Purpose-Driven Projects

In its first year of operation, Open Source with SLU has contributed to research projects on campus and in the St. Louis community. While each project is research-driven, they are also purpose-driven, developing software that will benefit humanity in the long term. This supports the program’s three learning outcomes that guide student work on their projects — experience, service and promotion.

Daniel Shown, program director for Open Source with SLU, explained that students are able to achieve these goals and gain professional experience as they support research that is interesting or valuable to them.     “First, we are trying to give students real-world software development experience,” he said. “Something more like what they will experience when they are out in the world and less like a class assignment. Second, we are building software that supports research, so we pick clients from across the University who are doing research. The third thing we are trying to do is promote and be a center of gravity for open-source software development and broader conversations about open scholarship on campus.”

At the time of this publication, the program is working on over 13 capstone projects that contribute to research in fields such as mathematics, statistics, chemistry, theology, history and community improvement. One community improvement project includes their recent work with an application that simplifies the process of volunteering at local homeless shelters. This project is in partnership with House Everyone STL.

“This project is a website, where volunteers can easily sign up for shifts at homeless shelters,” said Logan Wyas, SLU graduate student and developer on the project. “It has the ability to make a big impact on our world.”

The application will allow volunteers to sign up, view which shelters have open volunteer shifts, and give shelters the ability to see who is on their schedule. For students, it is the opportunity to address real-world problems in research or the local community that most excites them. When they see the skills they’ve learned in the classroom give them the power to improve the world around them, it makes the work all the more meaningful.

Another mission-driven project is called the Lived Religion Project, which wanted a digital platform that would share media and notes about people’s respective encounters with religion in their everyday life.

“Dr. Adam Parks does research in ethnography, which is how people live, and he is specifically focused on religion and the different ways people experience or engage in religion or religious artifacts,” Holdener said. “He needed a platform that would allow ethnographers to go out in the world, make notes on various religious artifacts, and come home to make more detailed notes after.”

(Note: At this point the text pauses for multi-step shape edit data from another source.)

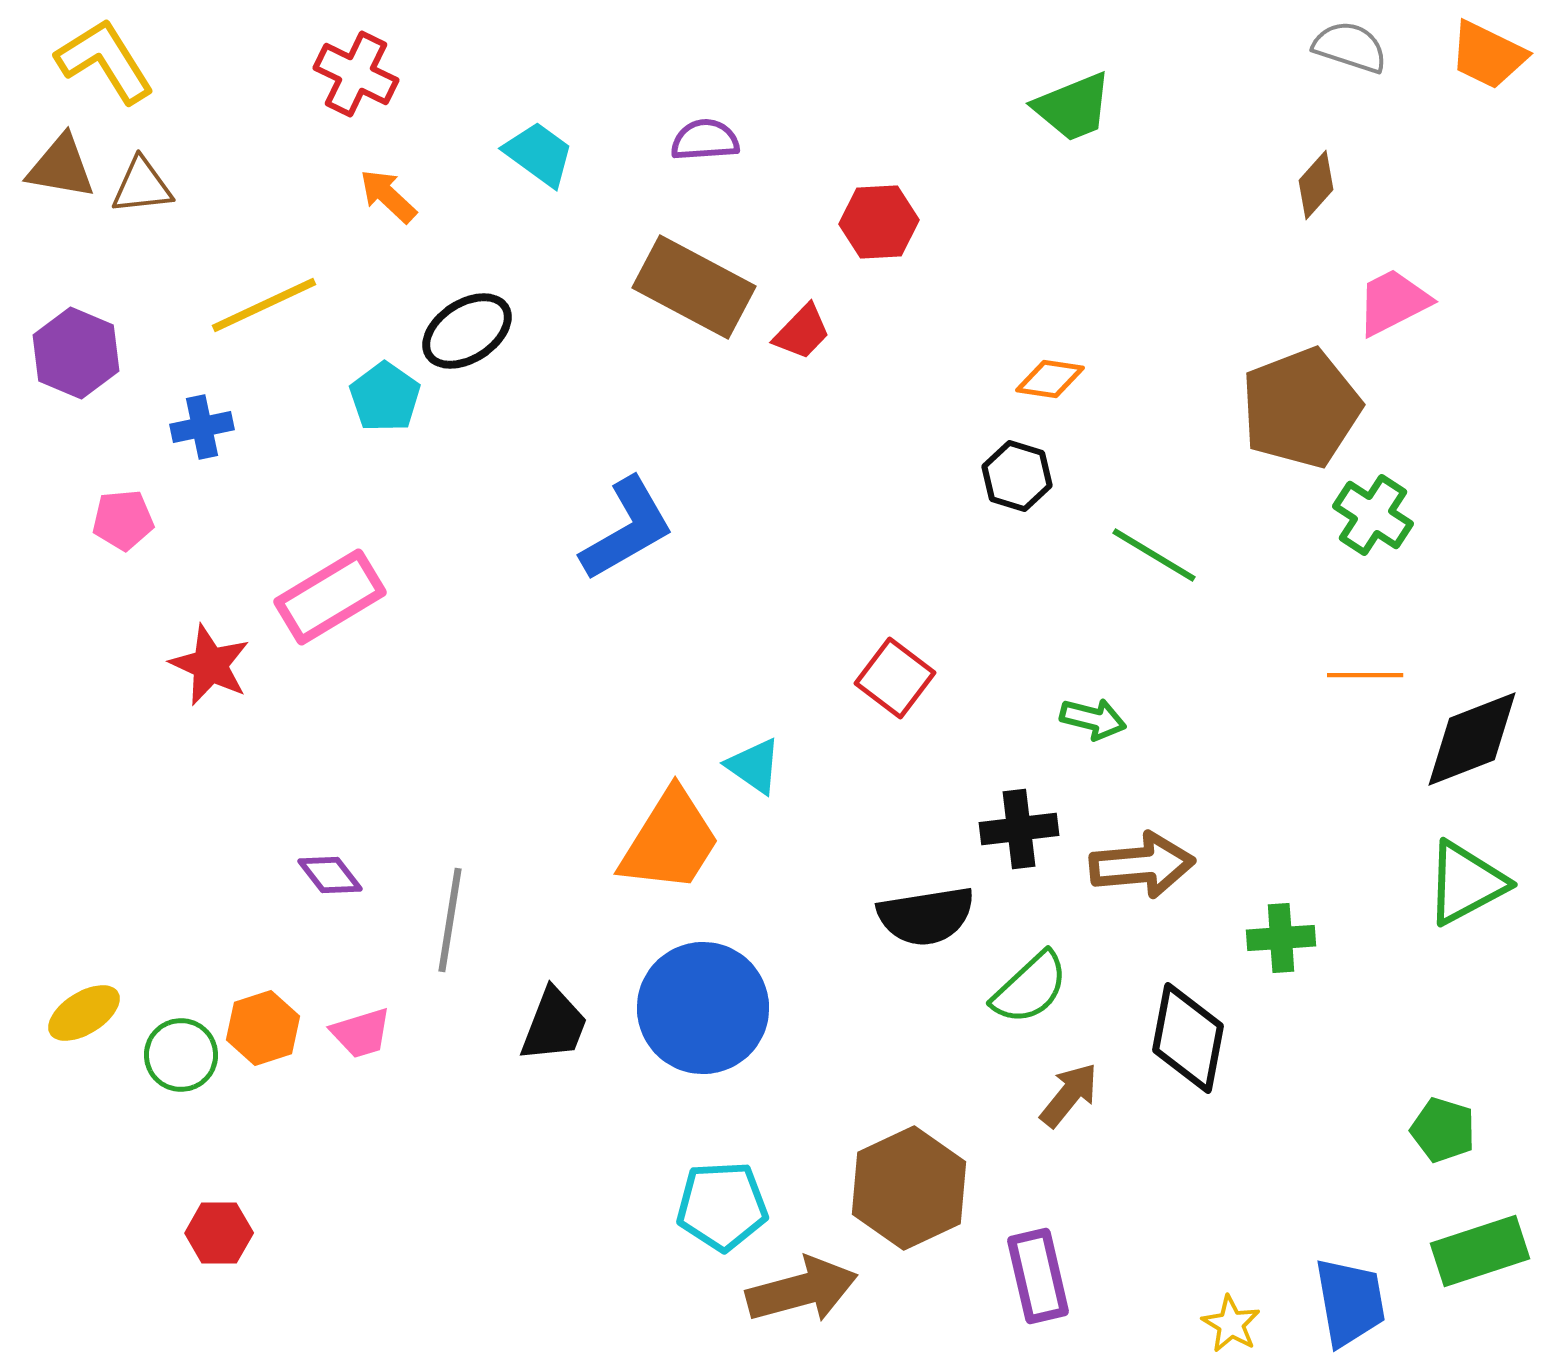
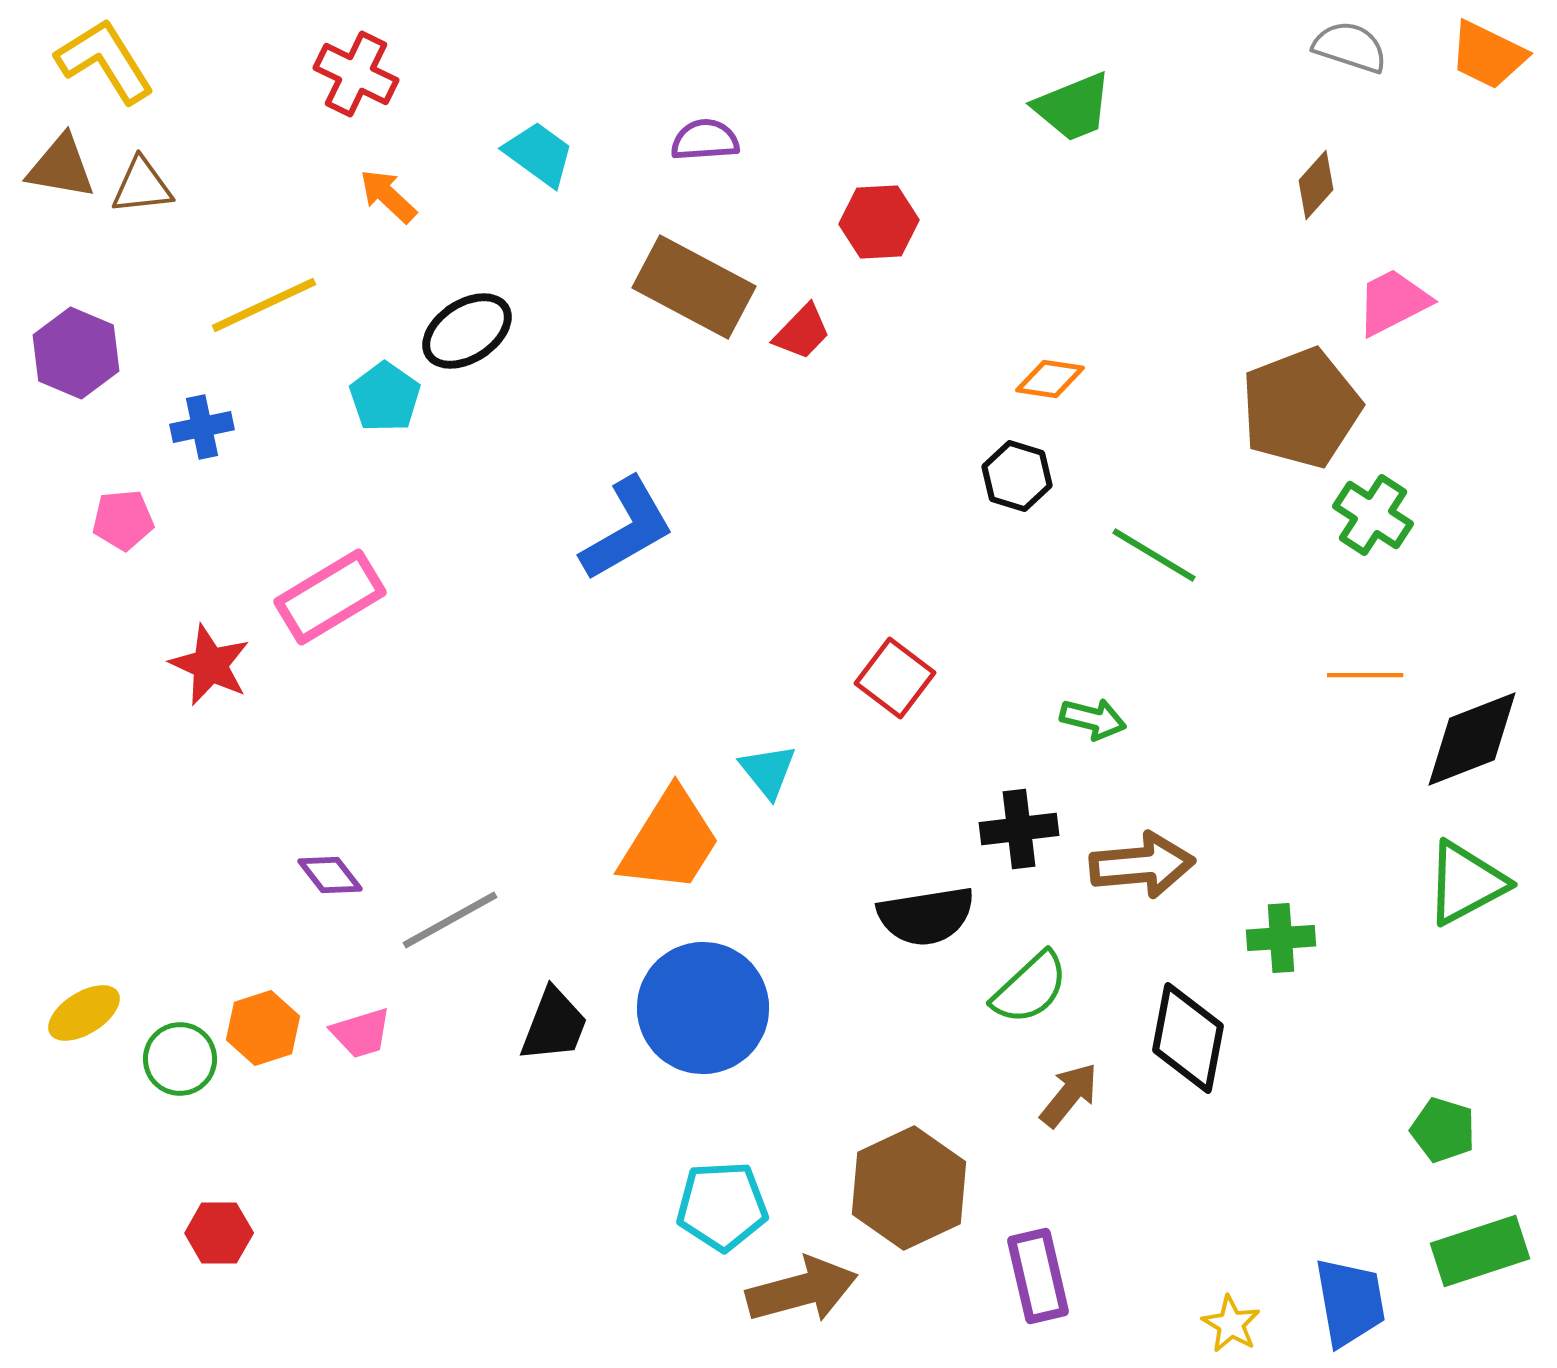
cyan triangle at (754, 766): moved 14 px right, 5 px down; rotated 16 degrees clockwise
gray line at (450, 920): rotated 52 degrees clockwise
green circle at (181, 1055): moved 1 px left, 4 px down
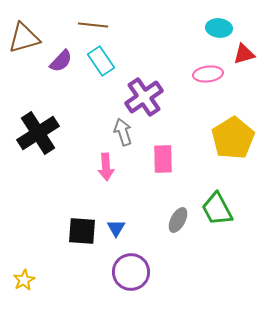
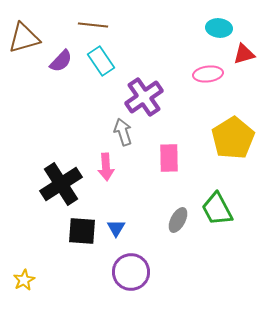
black cross: moved 23 px right, 51 px down
pink rectangle: moved 6 px right, 1 px up
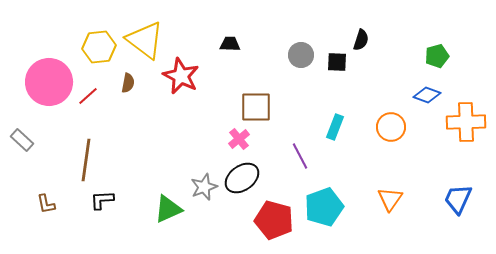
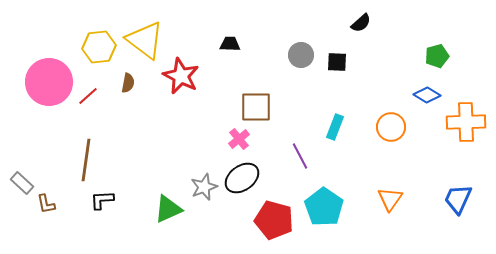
black semicircle: moved 17 px up; rotated 30 degrees clockwise
blue diamond: rotated 12 degrees clockwise
gray rectangle: moved 43 px down
cyan pentagon: rotated 18 degrees counterclockwise
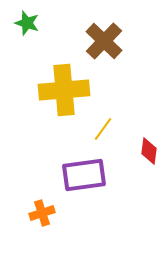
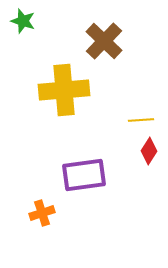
green star: moved 4 px left, 2 px up
yellow line: moved 38 px right, 9 px up; rotated 50 degrees clockwise
red diamond: rotated 24 degrees clockwise
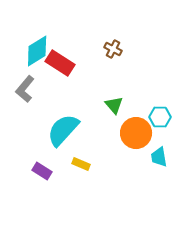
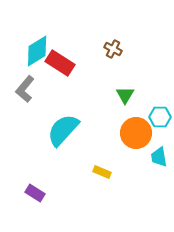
green triangle: moved 11 px right, 10 px up; rotated 12 degrees clockwise
yellow rectangle: moved 21 px right, 8 px down
purple rectangle: moved 7 px left, 22 px down
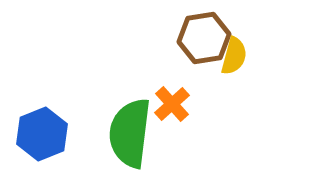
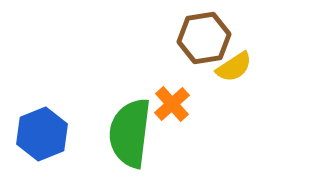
yellow semicircle: moved 11 px down; rotated 42 degrees clockwise
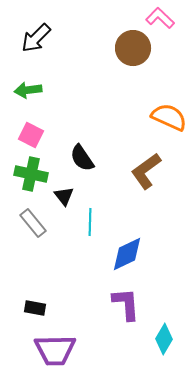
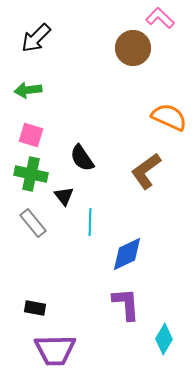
pink square: rotated 10 degrees counterclockwise
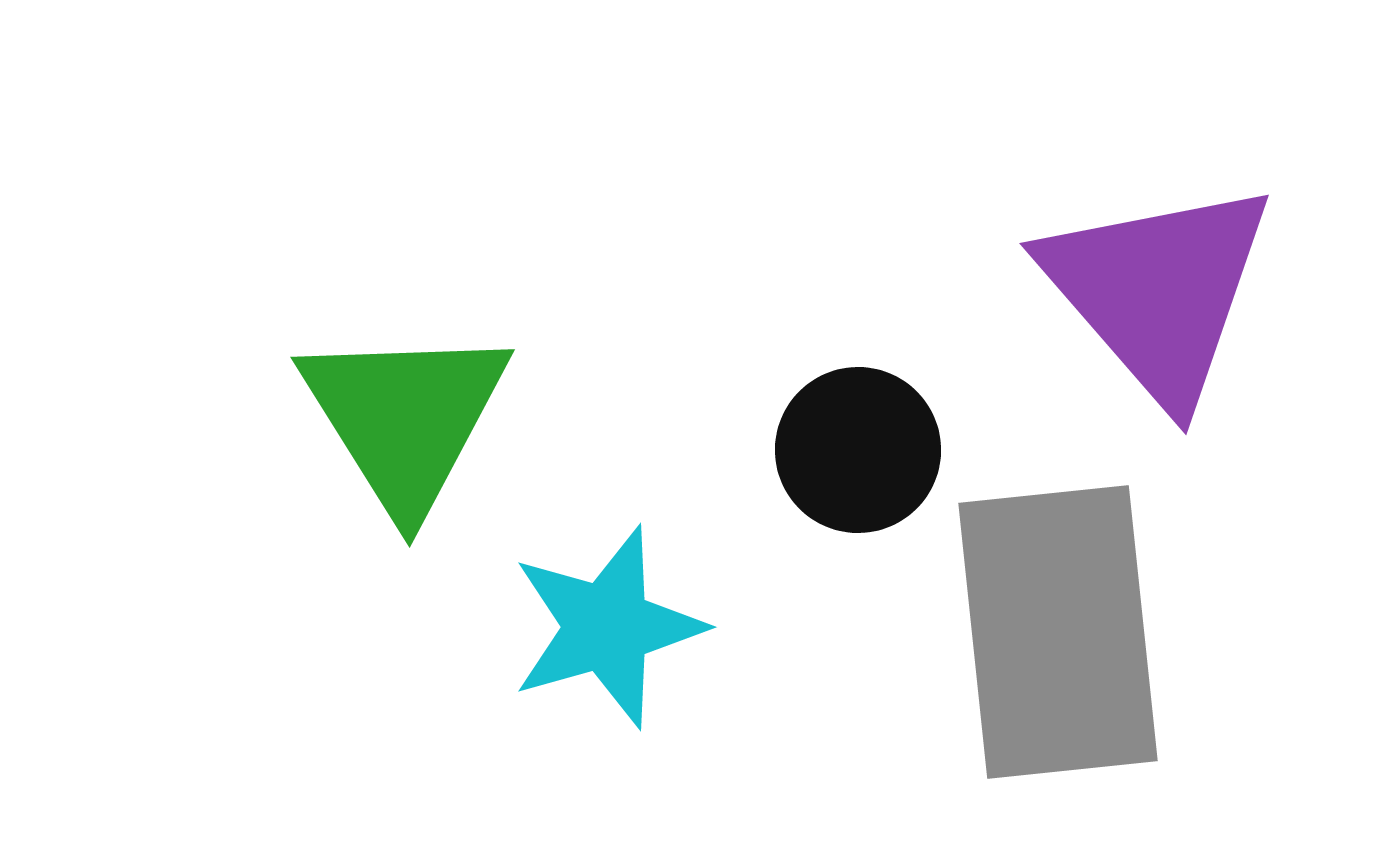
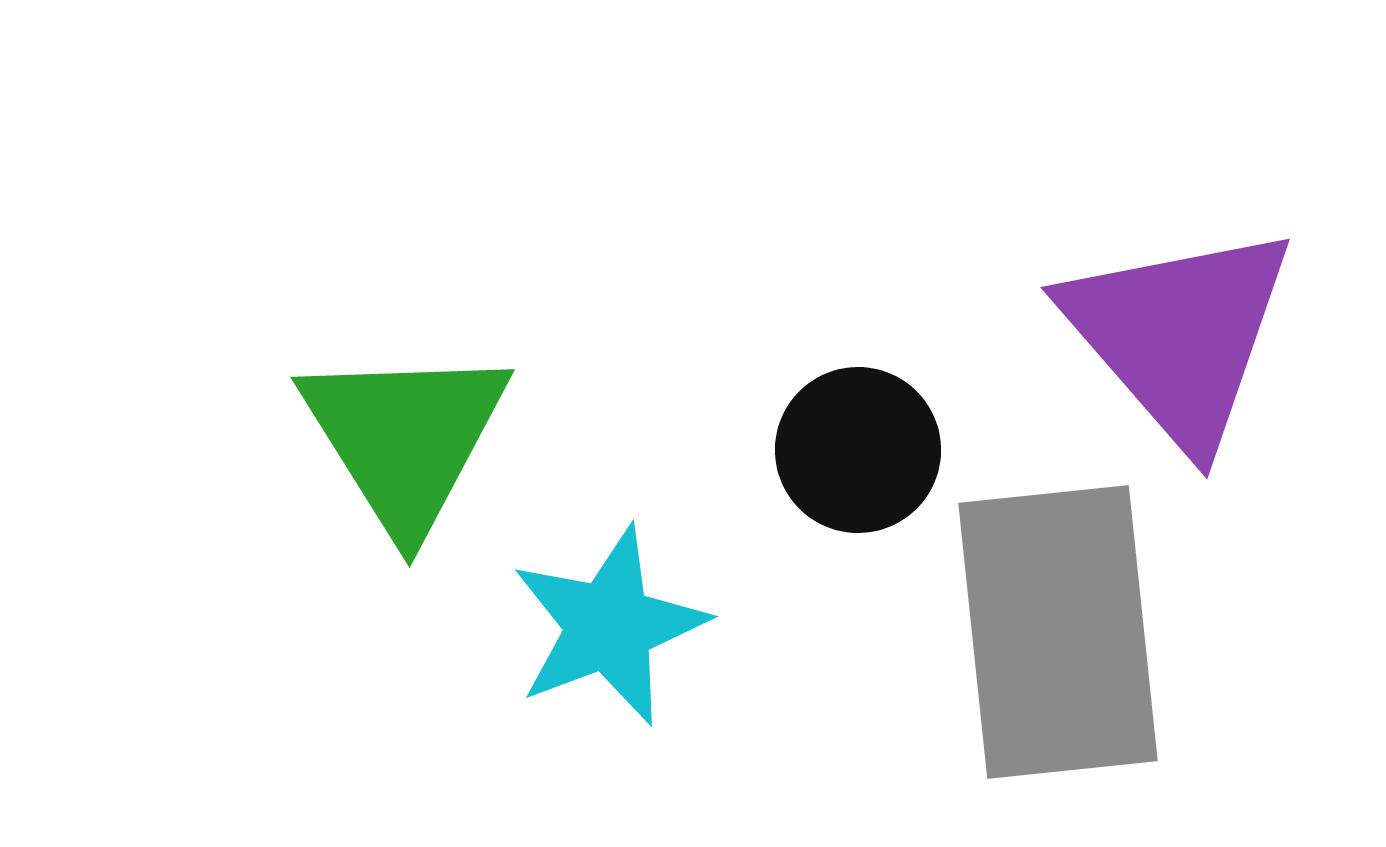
purple triangle: moved 21 px right, 44 px down
green triangle: moved 20 px down
cyan star: moved 2 px right, 1 px up; rotated 5 degrees counterclockwise
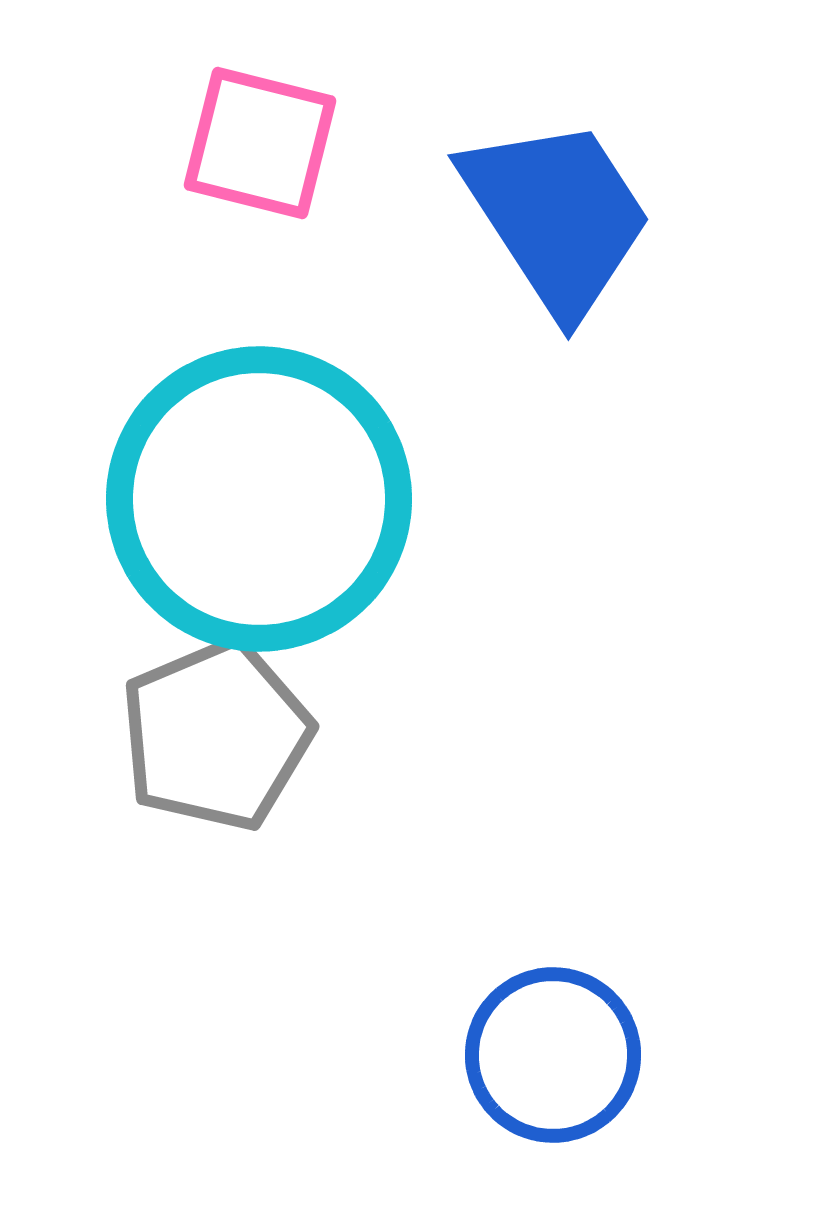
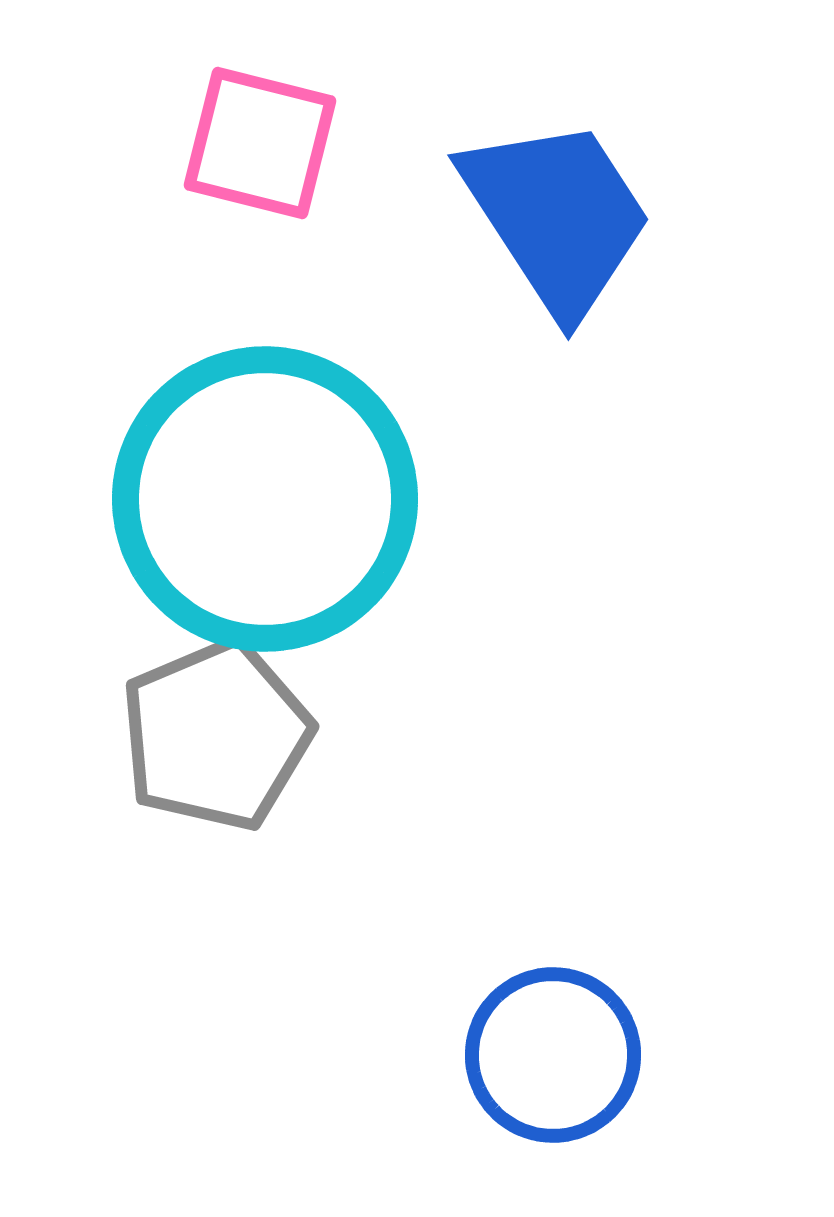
cyan circle: moved 6 px right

This need developed into the idea for “Where’s Religion?” an application for both desktop and mobile that hosts a platform for collecting, organizing and sharing images, videos and sounds, along with textural notations sourced from a wide range of users. This collection of materials will not only give value to research stemming from history and religion, but also will provide a unique look at several viewpoints of American life.

Undergraduate student Massimo Evelti works on multiple projects within the program to further develop his skills, expand his knowledge of open source, and connect with classmates in a working environment. He said their roles as computer scientists and engineers within Open Source with SLU have an inherent capability to better the world now and into the future.

“Engineering is about creating things to help people, and many of these projects are for the betterment of society and its people,” Evelti said. “If one puts helping others as a priority, there will be plenty of moments to flourish in this field.”

Embracing a Collaborative Environment

Open Source with SLU requires a team effort, which is an expectation that not many of the students face in their other courses. Shown explained that the way scientists work across disciplines is more collaborative than ever, and  putting the open-source work out into the community benefits all.

Holdener built the program to foster a collaborative approach when working on open-source projects. Graduate and undergraduate students come together with their unique interests, varying experience levels, and personal skills to gain the experience they need to move into their careers beyond SLU.

Graduate student Yash Bhatia received his undergraduate degree in computer engineering in 2019 from Mumbai University in India before coming to SLU to obtain his master’s in computer science. He works at Open Source with SLU as a graduate assistant and tech lead for open-source projects, including the “Where’s Religion?” desktop and mobile applications.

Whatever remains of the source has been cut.